Work instruction
The lines below, from the first through the one containing "13Piia (19, 870)", are to be given again exactly, with pictures left out and nothing added.

☆ ☆ ☆ ☆

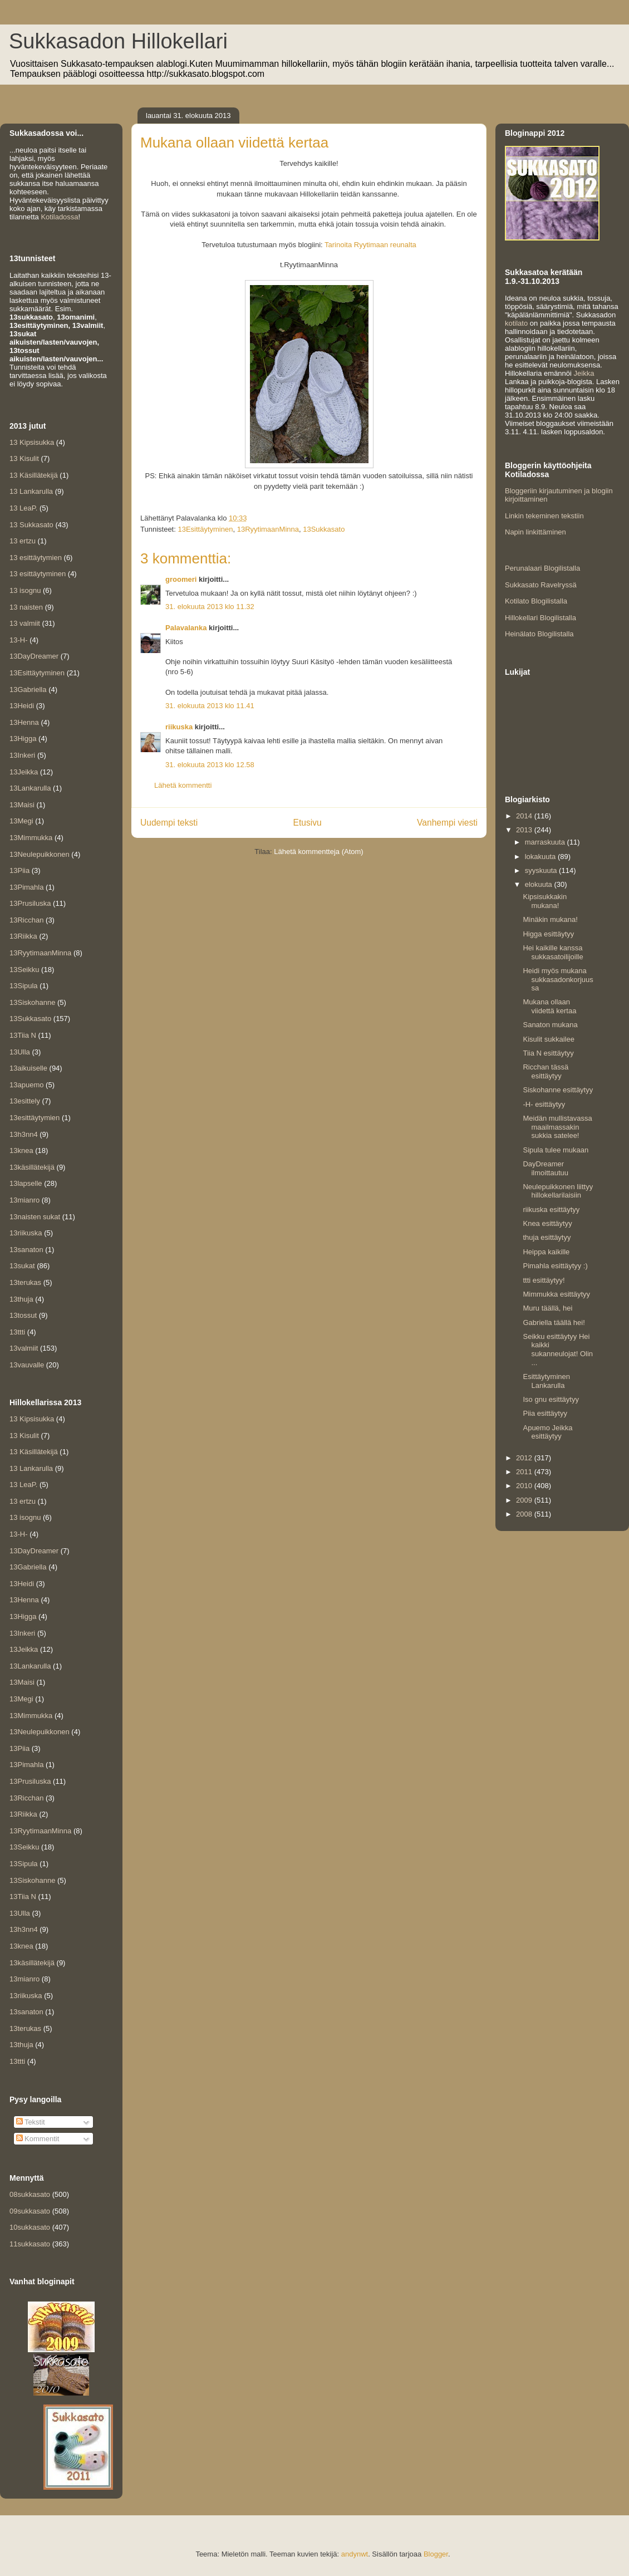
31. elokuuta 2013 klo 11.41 (209, 705)
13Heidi (21, 705)
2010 (525, 1485)
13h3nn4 (23, 1134)
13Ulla (19, 1052)
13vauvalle (26, 1365)
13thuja (21, 1299)
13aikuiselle (28, 1068)
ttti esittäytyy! (543, 1280)
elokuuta (539, 884)
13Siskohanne (32, 1002)
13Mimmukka (30, 837)
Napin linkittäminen (535, 532)
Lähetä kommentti (183, 785)
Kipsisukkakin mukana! (545, 901)
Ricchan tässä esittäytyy (545, 1071)
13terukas (25, 1282)
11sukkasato (29, 2244)
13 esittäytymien (35, 557)
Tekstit (30, 2122)
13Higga (22, 738)
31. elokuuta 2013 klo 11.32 (209, 606)
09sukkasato (29, 2211)
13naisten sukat (34, 1217)
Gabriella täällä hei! (553, 1322)
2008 (525, 1514)
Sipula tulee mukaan (555, 1150)
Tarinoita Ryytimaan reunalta (370, 245)
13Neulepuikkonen (39, 854)
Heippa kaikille (546, 1252)
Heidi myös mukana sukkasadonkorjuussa (558, 979)
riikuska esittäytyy (551, 1209)
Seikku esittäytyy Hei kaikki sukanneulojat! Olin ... (558, 1349)
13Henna (24, 722)
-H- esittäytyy (544, 1104)
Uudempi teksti (169, 822)
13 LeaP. (23, 508)
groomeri (180, 579)
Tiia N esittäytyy (548, 1053)
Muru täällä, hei (547, 1308)
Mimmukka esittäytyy (556, 1294)
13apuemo (26, 1085)
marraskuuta (546, 842)
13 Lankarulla (31, 491)
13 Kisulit (24, 458)
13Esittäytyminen (205, 529)
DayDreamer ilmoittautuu (545, 1168)
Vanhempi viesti (447, 822)
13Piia (19, 870)
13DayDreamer (33, 656)
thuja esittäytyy (547, 1237)
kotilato (516, 323)
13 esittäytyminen (37, 574)
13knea (21, 1150)
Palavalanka (186, 628)
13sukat (22, 1266)
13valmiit (23, 1348)
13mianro (24, 1200)
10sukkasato (29, 2227)
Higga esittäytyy (548, 934)
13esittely (24, 1101)
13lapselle (25, 1183)
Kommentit (38, 2139)
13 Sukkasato (31, 525)
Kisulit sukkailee (548, 1039)
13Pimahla (26, 887)
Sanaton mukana (550, 1024)
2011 (525, 1472)
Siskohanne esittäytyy (558, 1090)
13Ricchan (26, 920)
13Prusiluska (30, 903)
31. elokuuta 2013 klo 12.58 (209, 764)
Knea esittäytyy (547, 1223)
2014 (525, 816)
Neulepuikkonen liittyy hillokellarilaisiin (558, 1191)
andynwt (354, 2554)
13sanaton (26, 1249)
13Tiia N (22, 1035)
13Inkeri (22, 755)
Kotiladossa (59, 217)
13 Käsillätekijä (33, 475)
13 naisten (26, 607)
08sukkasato (29, 2194)
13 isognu (25, 590)
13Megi (21, 821)
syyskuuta (542, 870)
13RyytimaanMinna (268, 529)
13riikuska (25, 1233)
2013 (525, 830)
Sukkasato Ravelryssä (541, 585)
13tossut (23, 1315)
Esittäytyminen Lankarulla (546, 1381)
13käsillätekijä (32, 1167)
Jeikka (584, 373)
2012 (525, 1458)
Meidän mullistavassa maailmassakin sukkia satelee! (557, 1127)
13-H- (18, 640)
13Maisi (22, 805)
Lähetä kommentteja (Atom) (318, 851)
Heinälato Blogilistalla (539, 634)
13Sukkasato (324, 529)
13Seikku (24, 969)
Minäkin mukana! (550, 919)
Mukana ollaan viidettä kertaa (549, 1006)
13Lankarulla (30, 788)
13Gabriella (28, 689)
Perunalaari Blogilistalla (542, 568)
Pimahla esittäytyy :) (555, 1266)
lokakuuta (541, 856)
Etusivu (307, 822)
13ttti (17, 1332)
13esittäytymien (34, 1117)
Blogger (436, 2554)
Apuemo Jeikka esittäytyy (547, 1432)
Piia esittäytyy (545, 1413)
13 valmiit (24, 623)
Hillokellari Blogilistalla (540, 618)
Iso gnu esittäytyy (550, 1399)
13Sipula (23, 986)
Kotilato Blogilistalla (536, 601)
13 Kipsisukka (31, 442)
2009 (525, 1500)
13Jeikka (23, 772)
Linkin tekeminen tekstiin (544, 516)
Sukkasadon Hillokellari (118, 41)
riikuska (179, 727)
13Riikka (23, 936)
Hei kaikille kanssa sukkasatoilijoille (553, 952)
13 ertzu (22, 541)
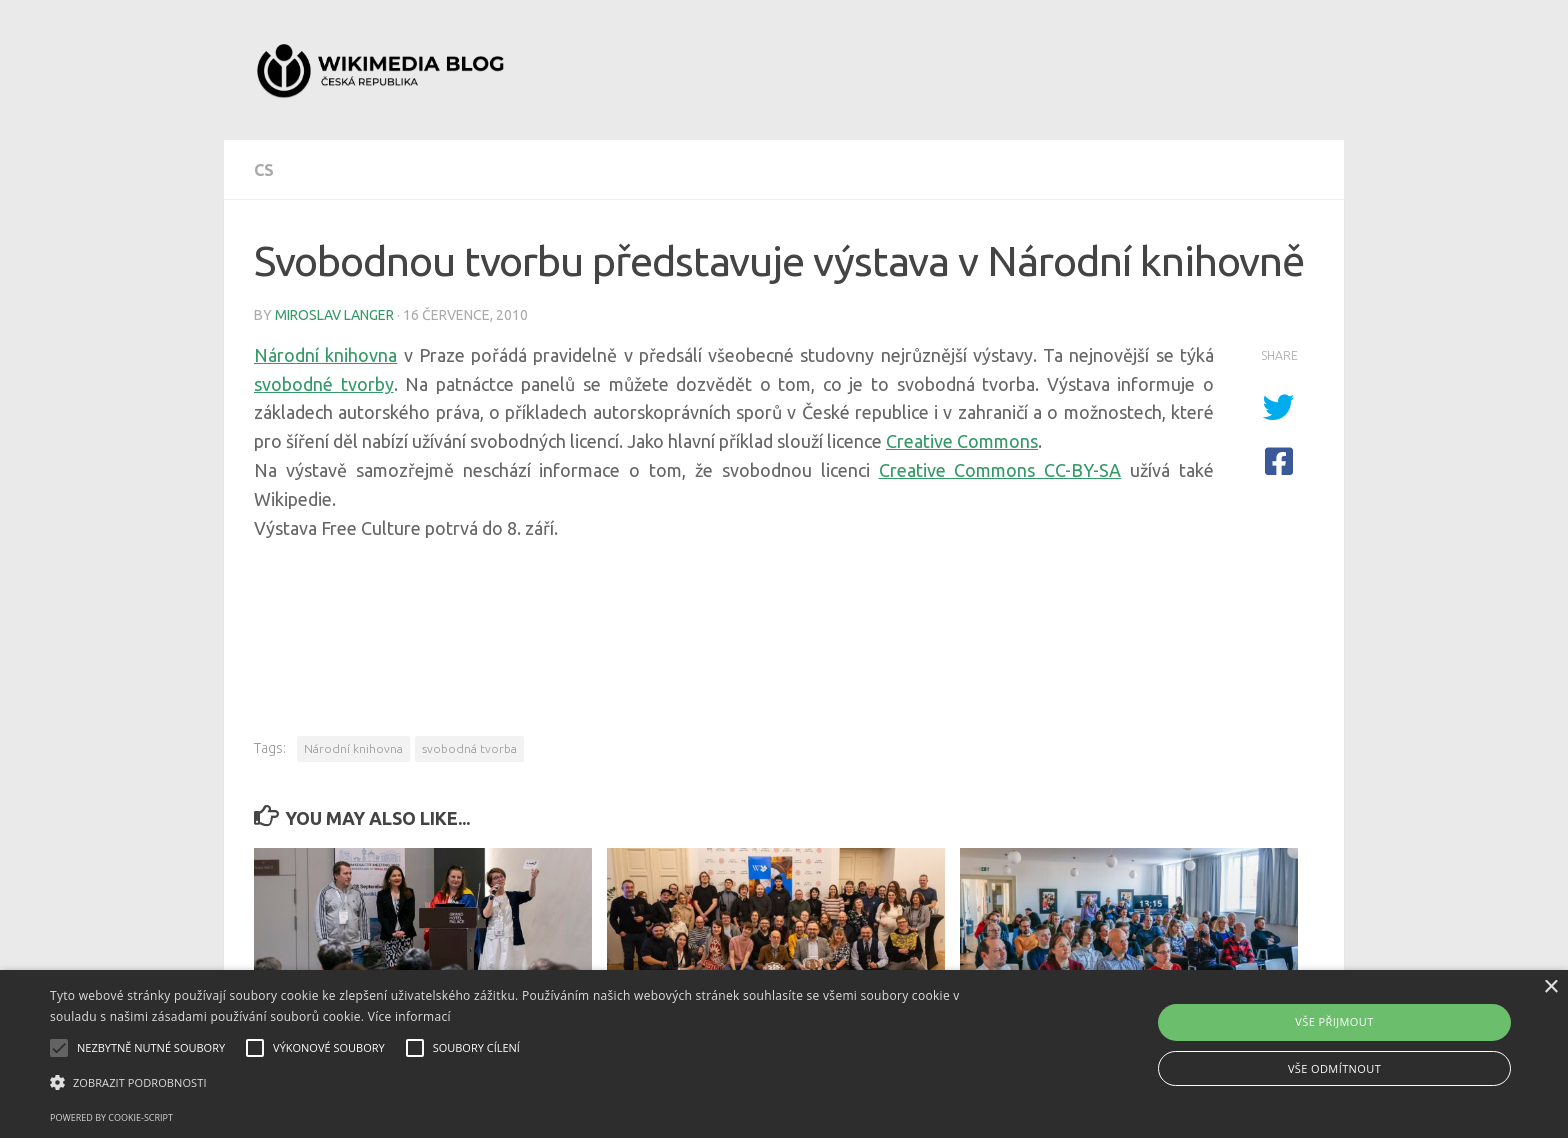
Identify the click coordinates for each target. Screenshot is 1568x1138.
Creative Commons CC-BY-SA (1000, 470)
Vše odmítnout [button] (1334, 1068)
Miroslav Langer (334, 315)
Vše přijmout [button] (1334, 1021)
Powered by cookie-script (111, 1117)
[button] (527, 1083)
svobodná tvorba (469, 748)
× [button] (1550, 987)
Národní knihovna (325, 355)
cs (264, 170)
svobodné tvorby (324, 384)
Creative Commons (962, 441)
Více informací (409, 1016)
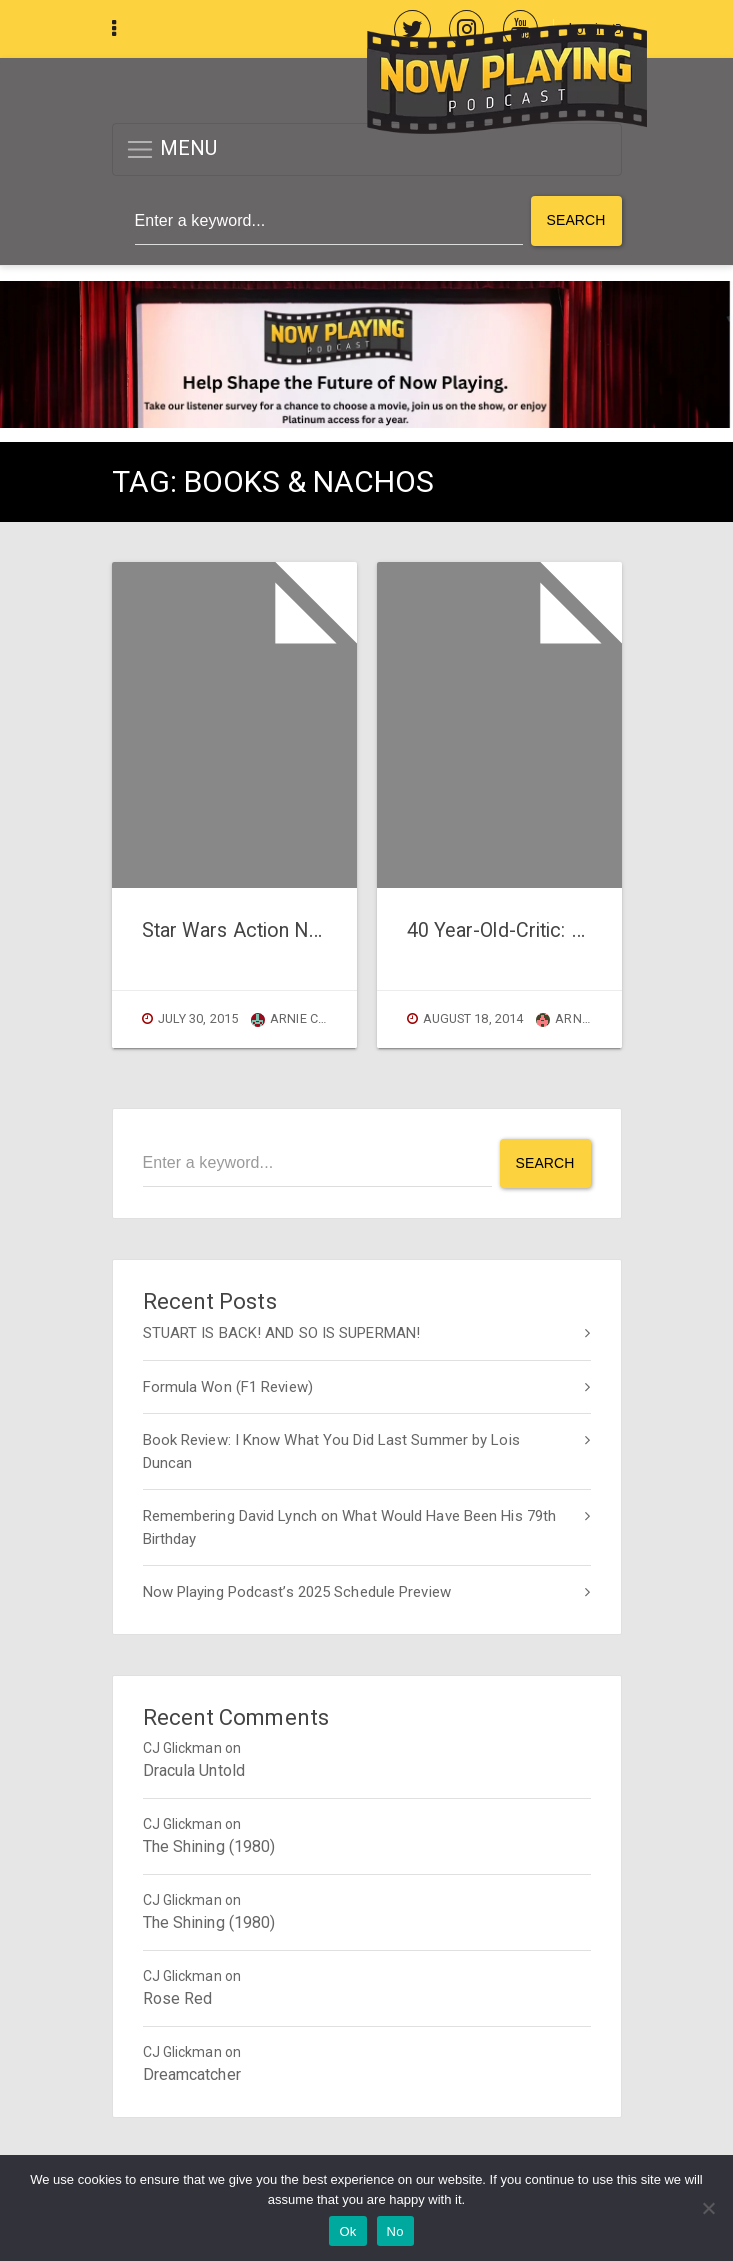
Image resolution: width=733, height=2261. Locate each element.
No (395, 2231)
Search (576, 220)
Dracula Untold (194, 1770)
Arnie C (569, 1018)
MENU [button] (171, 149)
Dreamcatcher (192, 2074)
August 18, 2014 (473, 1018)
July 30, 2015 (198, 1018)
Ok (347, 2231)
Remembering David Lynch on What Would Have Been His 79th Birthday (350, 1527)
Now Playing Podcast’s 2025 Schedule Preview (297, 1592)
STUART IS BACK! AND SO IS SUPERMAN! (282, 1333)
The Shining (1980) (209, 1846)
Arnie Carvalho (314, 1018)
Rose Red (178, 1998)
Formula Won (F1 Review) (228, 1387)
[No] (708, 2208)
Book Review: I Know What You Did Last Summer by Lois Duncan (331, 1451)
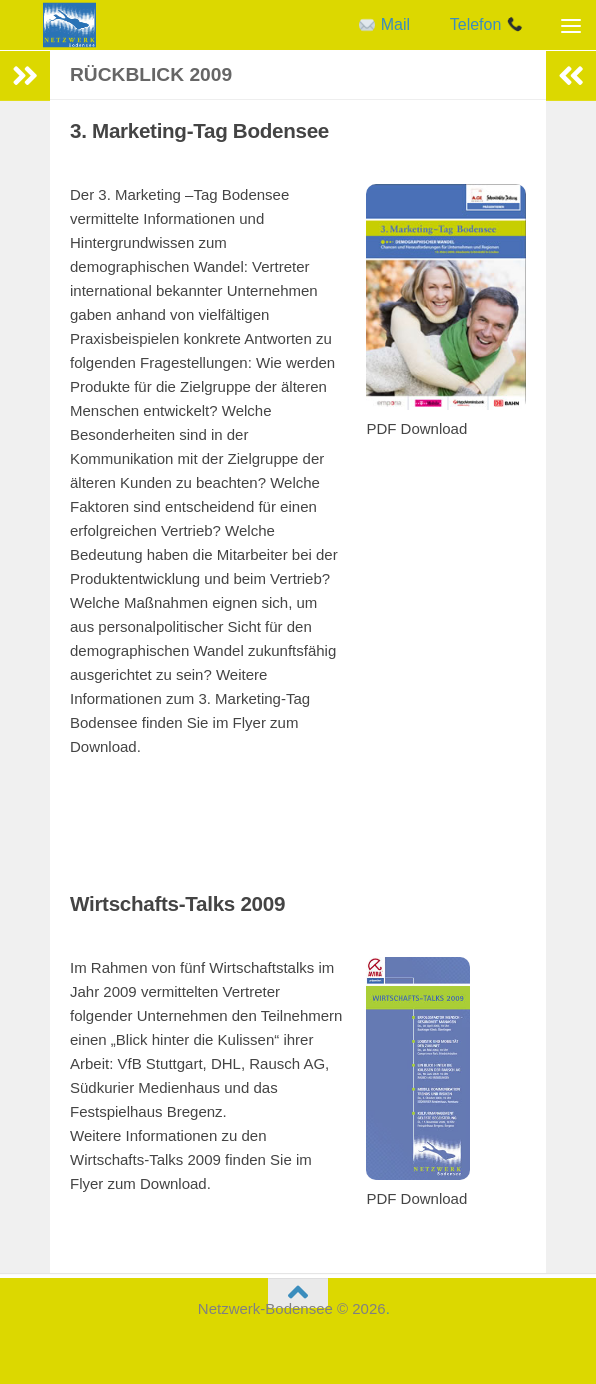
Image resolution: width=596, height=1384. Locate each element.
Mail (384, 24)
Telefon (486, 24)
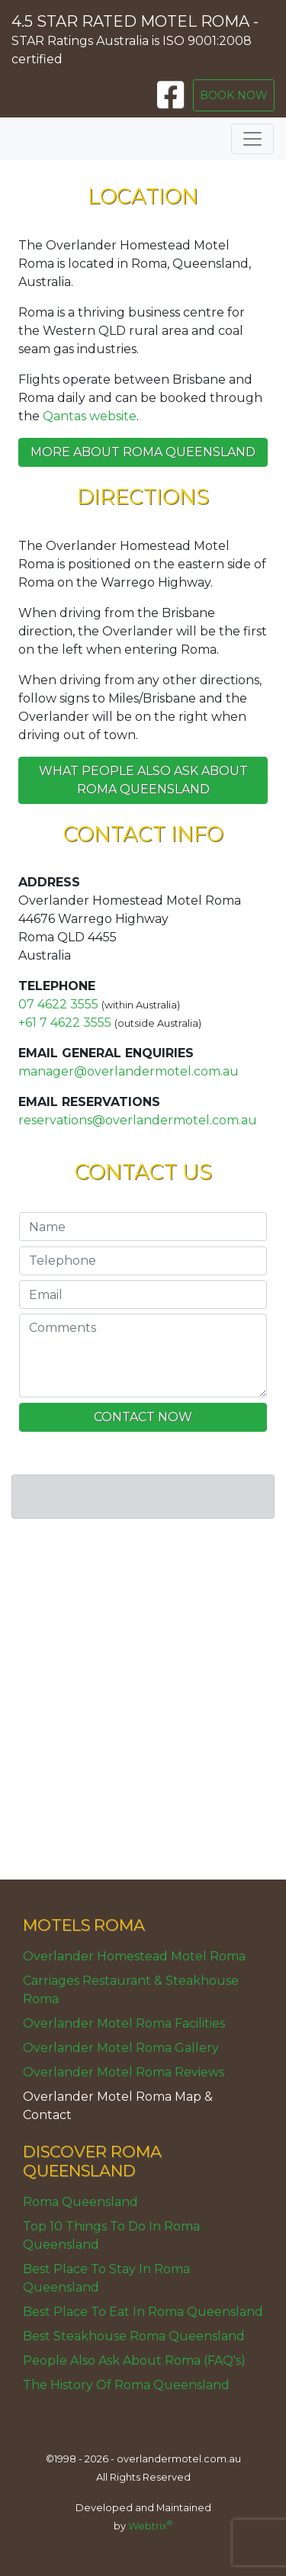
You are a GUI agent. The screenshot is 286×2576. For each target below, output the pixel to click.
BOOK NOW (234, 95)
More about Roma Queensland (143, 452)
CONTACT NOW (143, 1417)
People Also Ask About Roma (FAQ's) (134, 2360)
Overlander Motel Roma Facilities (124, 2023)
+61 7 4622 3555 (64, 1022)
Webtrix (150, 2526)
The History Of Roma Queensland (126, 2385)
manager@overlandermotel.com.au (128, 1071)
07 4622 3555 (58, 1004)
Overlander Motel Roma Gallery (121, 2048)
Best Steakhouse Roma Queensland (134, 2336)
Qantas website (90, 416)
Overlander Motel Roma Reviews (123, 2072)
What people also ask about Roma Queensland (143, 780)
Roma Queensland (80, 2202)
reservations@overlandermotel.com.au (137, 1120)
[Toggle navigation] (252, 139)
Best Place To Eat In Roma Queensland (143, 2311)
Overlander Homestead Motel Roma (134, 1956)
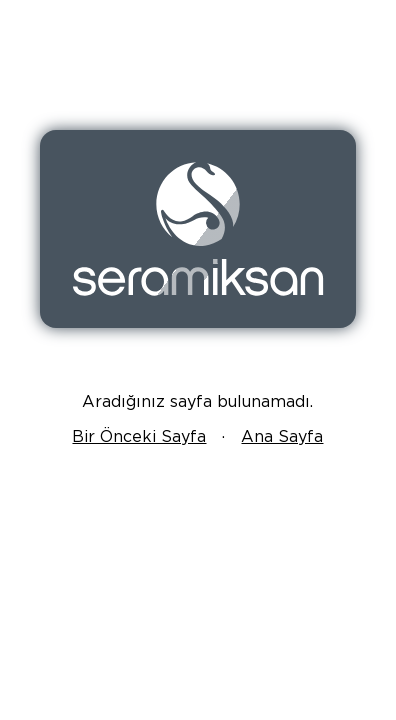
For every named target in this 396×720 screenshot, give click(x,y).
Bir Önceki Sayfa (139, 436)
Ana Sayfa (282, 436)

☆ ☆ ☆ ☆

Response box
31. elokuuta 2013 klo 11.41 (209, 705)
13Heidi (21, 705)
2010 (525, 1485)
13h3nn4 (23, 1134)
13Ulla (19, 1052)
13vauvalle (26, 1365)
13thuja (21, 1299)
13aikuiselle (28, 1068)
ttti esittäytyy! (543, 1280)
elokuuta (539, 884)
13Siskohanne (32, 1002)
13Mimmukka (30, 837)
Napin linkittäminen (535, 532)
Lähetä kommentti (183, 785)
Kipsisukkakin mukana! (545, 901)
Ricchan tässä esittäytyy (545, 1071)
13terukas (25, 1282)
11sukkasato (29, 2244)
13 esittäytymien (35, 557)
Tekstit (30, 2122)
13Higga (22, 738)
31. elokuuta 2013 klo 11.32 (209, 606)
09sukkasato (29, 2211)
13naisten sukat (34, 1217)
Gabriella täällä hei! (553, 1322)
2008 (525, 1514)
Sipula tulee mukaan (555, 1150)
Tarinoita Ryytimaan reunalta (370, 245)
13Neulepuikkonen (39, 854)
Heippa kaikille (546, 1252)
Heidi myös mukana sukkasadonkorjuussa (558, 979)
riikuska esittäytyy (551, 1209)
Seikku esittäytyy Hei kaikki sukanneulojat! Olin ... (558, 1349)
13Henna (24, 722)
-H- esittäytyy (544, 1104)
Uudempi teksti (169, 822)
13 LeaP. (23, 508)
groomeri (180, 579)
Tiia N esittäytyy (548, 1053)
Muru täällä, hei (547, 1308)
Mimmukka esittäytyy (556, 1294)
13apuemo (26, 1085)
marraskuuta (546, 842)
13 Lankarulla (31, 491)
13 Kisulit (24, 458)
13Esittäytyminen (205, 529)
DayDreamer ilmoittautuu (545, 1168)
Vanhempi viesti (447, 822)
13Piia (19, 870)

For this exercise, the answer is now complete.